▸ EXTRACTED DATA:
==============================
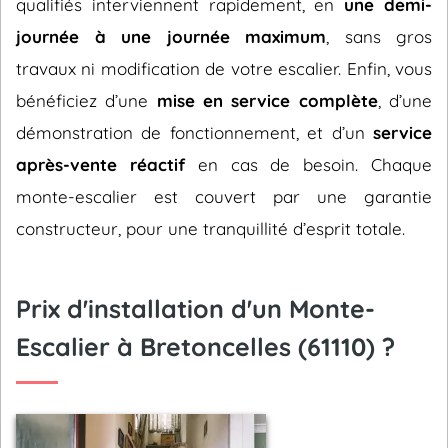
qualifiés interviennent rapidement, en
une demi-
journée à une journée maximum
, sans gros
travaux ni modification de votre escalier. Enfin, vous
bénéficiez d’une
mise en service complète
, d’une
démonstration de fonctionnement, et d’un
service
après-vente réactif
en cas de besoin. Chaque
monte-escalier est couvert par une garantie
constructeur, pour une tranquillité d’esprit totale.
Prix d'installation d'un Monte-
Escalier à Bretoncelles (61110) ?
==============================
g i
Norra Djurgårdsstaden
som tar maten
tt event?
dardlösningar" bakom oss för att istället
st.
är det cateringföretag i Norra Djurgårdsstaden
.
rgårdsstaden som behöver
==============================
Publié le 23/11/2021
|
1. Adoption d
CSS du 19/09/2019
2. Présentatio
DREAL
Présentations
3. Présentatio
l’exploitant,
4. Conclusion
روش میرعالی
==============================
▸ ASSIGNMENT:
Within the material above, copy exactly the lines from the line that holds "qualifiés interviennent rapidement, en" up to and including the line that holds "Escalier à Bretoncelles (61110) ?".

▸ SOLUTION:
qualifiés interviennent rapidement, en
une demi-
journée à une journée maximum
, sans gros
travaux ni modification de votre escalier. Enfin, vous
bénéficiez d’une
mise en service complète
, d’une
démonstration de fonctionnement, et d’un
service
après-vente réactif
en cas de besoin. Chaque
monte-escalier est couvert par une garantie
constructeur, pour une tranquillité d’esprit totale.
Prix d'installation d'un Monte-
Escalier à Bretoncelles (61110) ?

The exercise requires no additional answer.